Graz/Wien - Geht er oder geht er nicht? Seit der bitteren ÖVP-Niederlage bei den Grazer Gemeinderatswahlen tauchen Gerüchte auf, Bürgermeister Siegfried Nagl könnte bald in die Landesregierung wechseln und mit Landesrätin Kristina Edlinger-Ploder, die immer wieder als VP-Stadtchefin genannt wird, tauschen.
Zumindest Edlinger könnte für einen Wechsel durchaus Lust verspüren, zumal Landesparteichef Hermann Schützenhöfer seine Parteifreundin kurz vor der Graz-Wahl quasi zum Rapport gerufen und für ihre Spitalspolitik öffentlich gerüffelt hatte. Edlinger gilt aber auch als mögliche Nachfolgerin von Schützenhöfer.
Nagl selbst distanziert sich von all den Gerüchten: "Alles Blödsinn", er bleibe "ganz fix" in Graz, hieß es am Dienstag aus seinem Büro.
Nächsten Dienstag wird Nagl zu ersten Gesprächen über die künftige Stadtpolitik einladen. Gesprächspartner Nummer eins: die kommunistische Wahlsiegerin Elke Kahr. Die Grazer KPÖ-Chefin, die eine Koalition mit der ÖVP ausgeschlossen hatte, rechnet damit, dass die Verhandlungen Wochen dauern werden. Kahr kann sich Kooperationen in Teilbereichen wie Soziales oder Gesundheit vorstellen. Pech für sie: Nach Auszählung der Wahlkarten hat die ÖVP der KPÖ doch noch den Bezirk Gries abgejagt - und liegt somit in allen 17 Bezirken vorne.
Von den Grazer Ergebnis (19,86 Prozent) kann die KPÖ sonst nur träumen. Man ist Lichtjahre davon entfernt. Bei der Nationalratswahl 2008 schaffte sie gerade einmal schwache 0,8 Prozent.
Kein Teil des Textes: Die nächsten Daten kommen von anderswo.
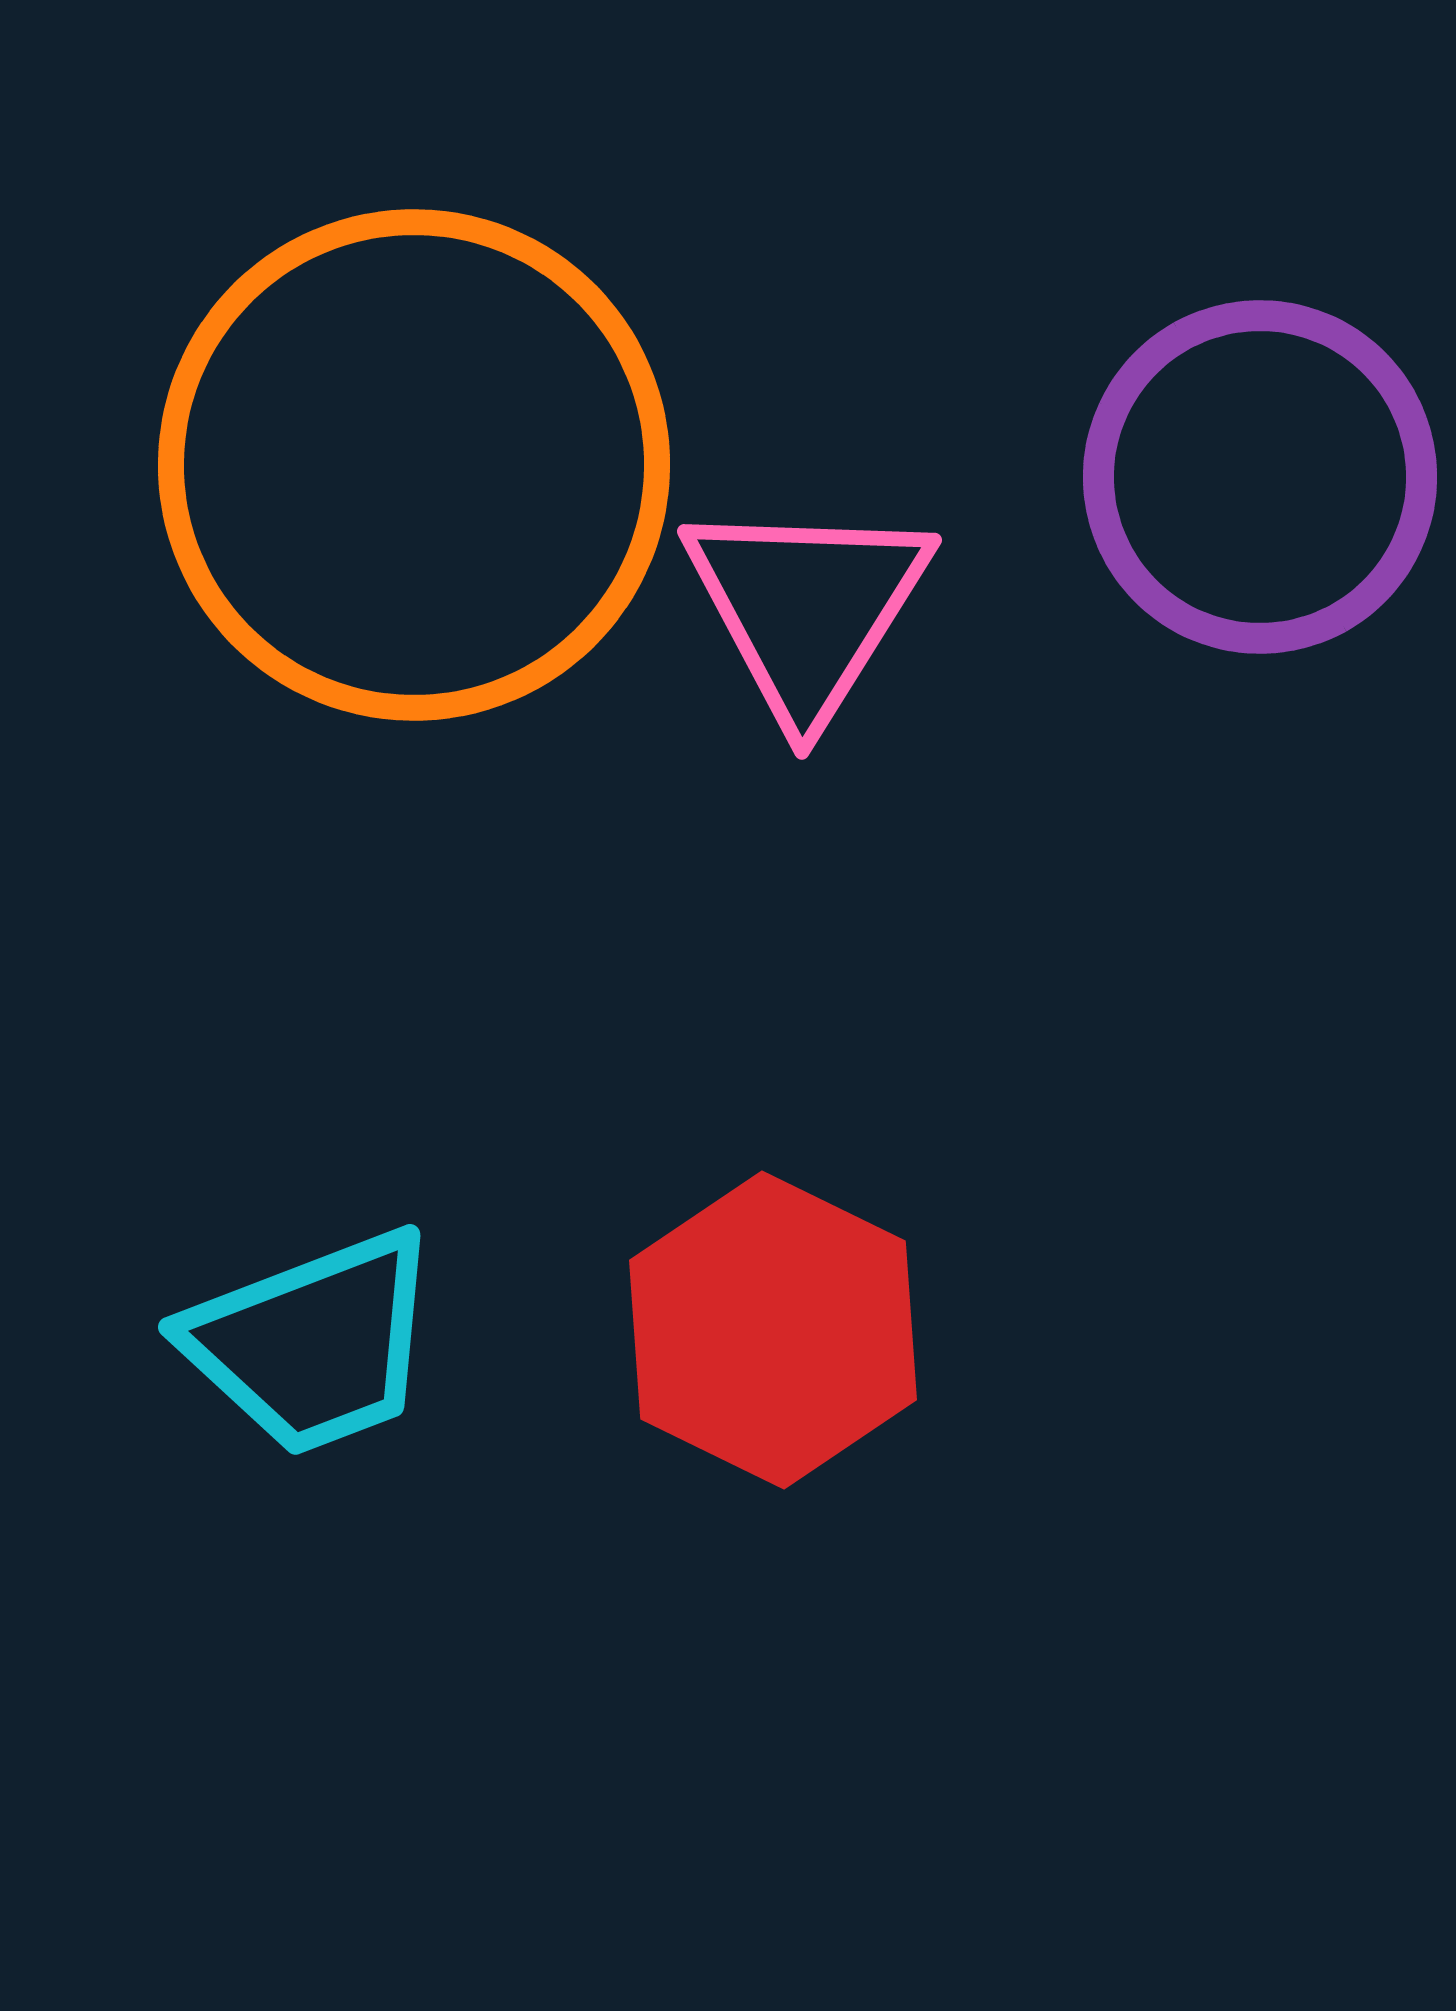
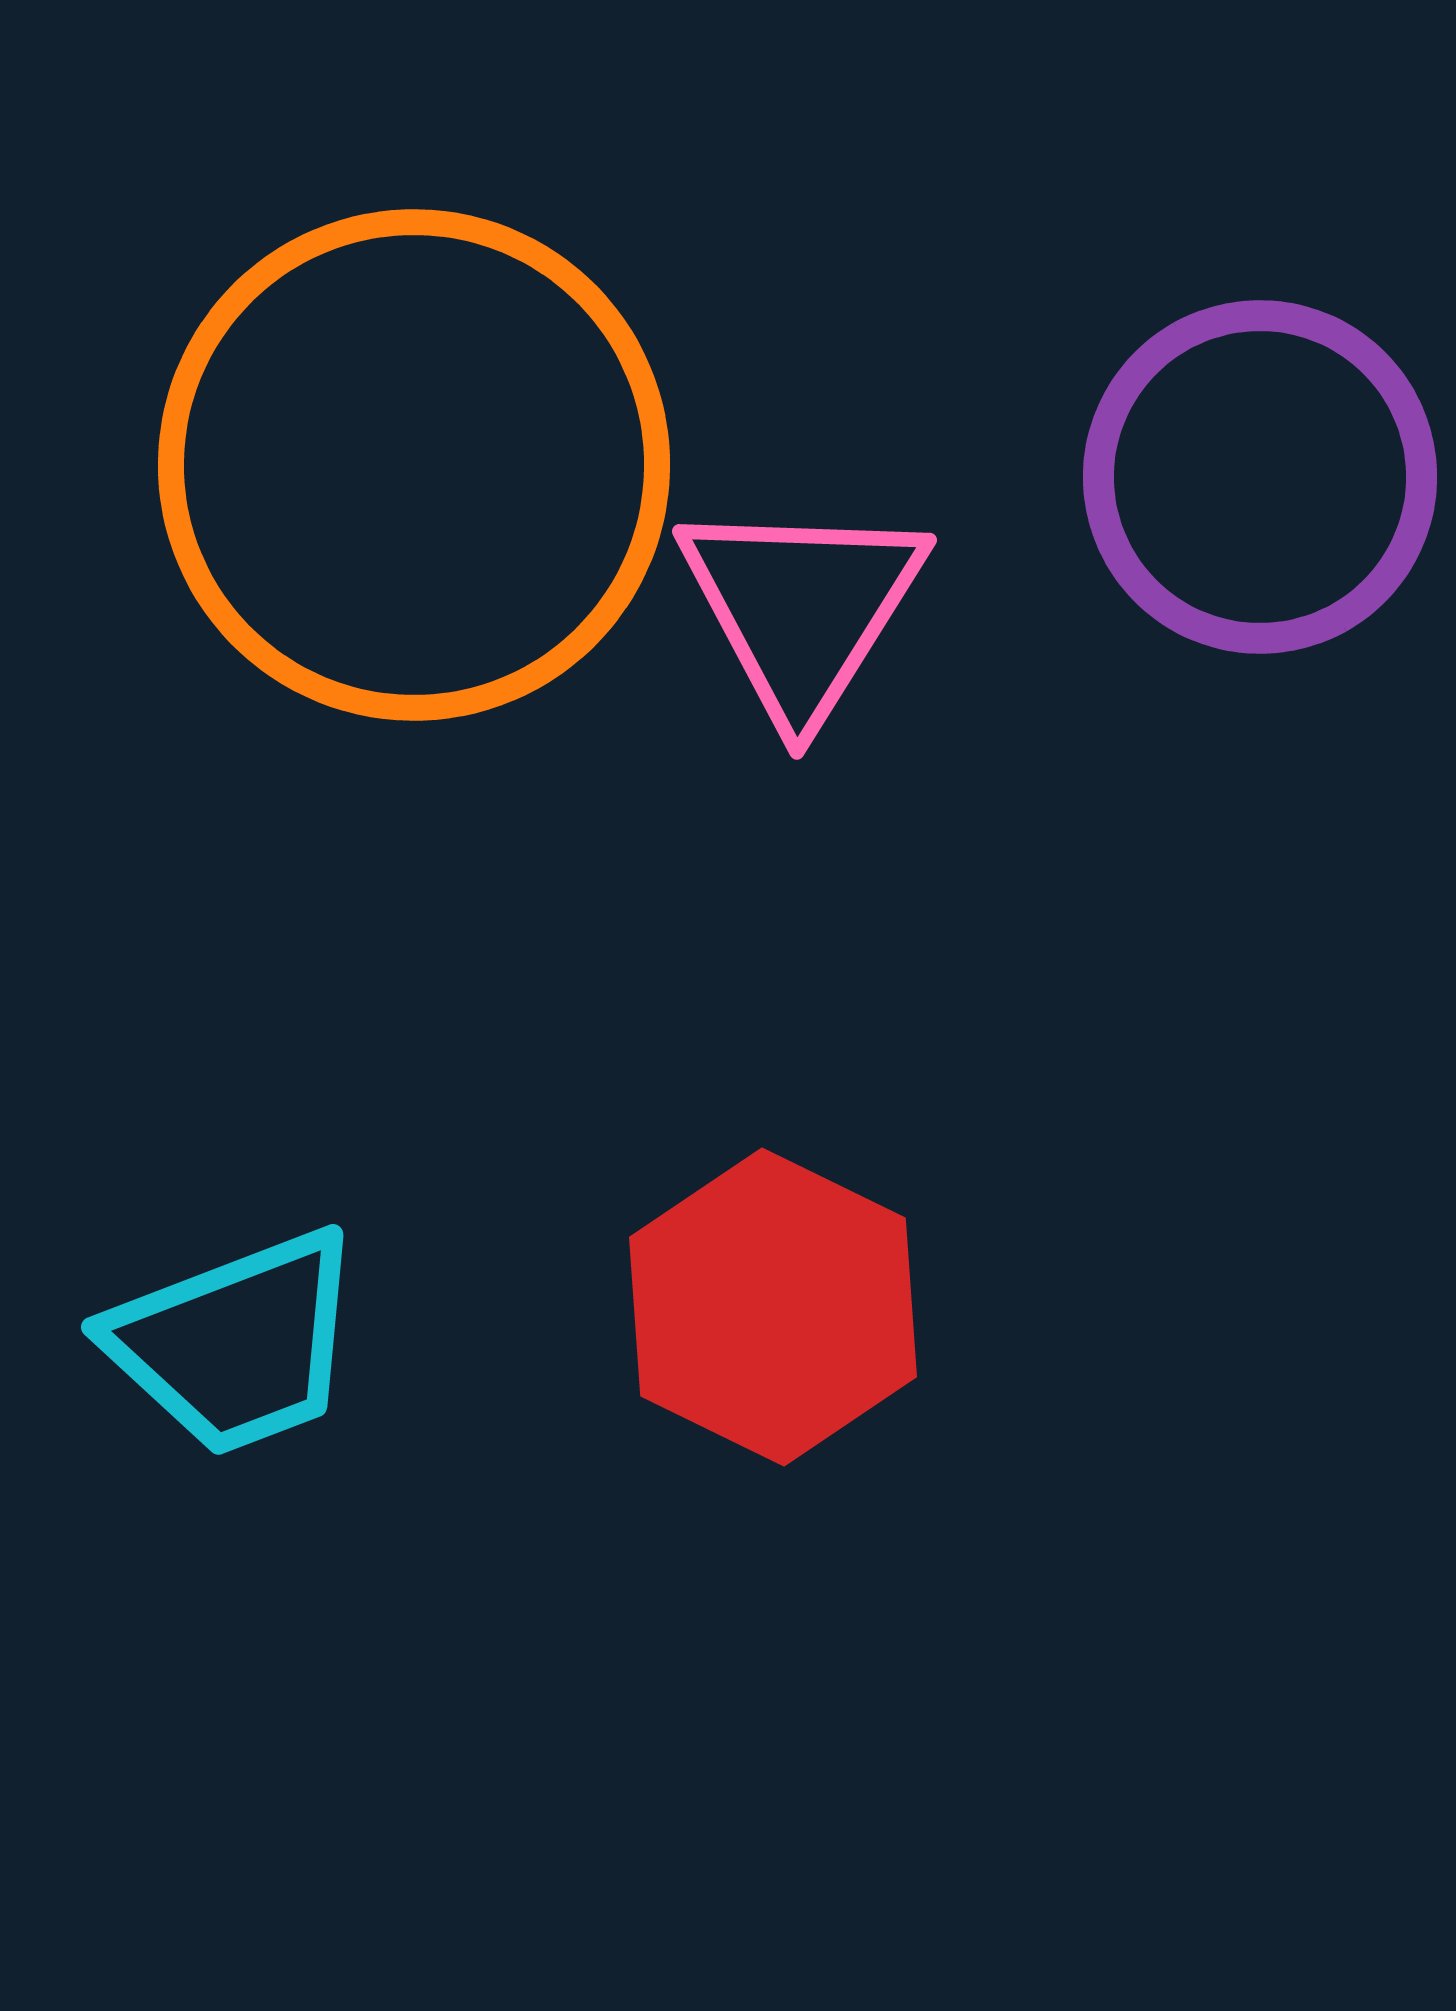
pink triangle: moved 5 px left
red hexagon: moved 23 px up
cyan trapezoid: moved 77 px left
Mirko Messner, seit 2006 Parteichef, spürt jetzt einen neuen Schwung: Denn neben der "kommunalpolitischen Präsenz" hätten auch "allgemeine Momente", etwa die Kritik am Sozialabbau, eine Rolle gespielt.
Für die Kärntner Wahl wird gerade an einem Bündnis gebastelt - "und da schaut es gut aus", auch bei der Nationalratswahl ist ein solches angedacht. Klappt das nicht, tritt die KPÖ alleine an, sagt Messner. Er sieht die "stimmenmäßige Kapazität bei mehr als vier Prozent". Neben Graz ist für den KPÖ-Chef Krems ein positives Beispiel: Dort kamen die Kommunisten bei der Wahl Anfang November auf sieben Prozent.
Sein Vorgänger als Parteichef, Walter Baier, ist auch überzeugt: "Es gibt eine bundespolitische Dimension: Die Leute sind aufgrund der Korruption verbittert. Die soziale Lage wird sich auch noch verschärfen." Die Marke KPÖ sei "tragfähig und interessant, wenn man sich auf die gute Tradition bezieht und sich gleichzeitig vom Ballast der Vergangenheit trennt." Ein Punkt, bei dem sich die KPÖ im Vergleich zu den anderen Parteien "sicher nicht verstecken muss". (mue, pm, DER STANDARD, 28.11.2012)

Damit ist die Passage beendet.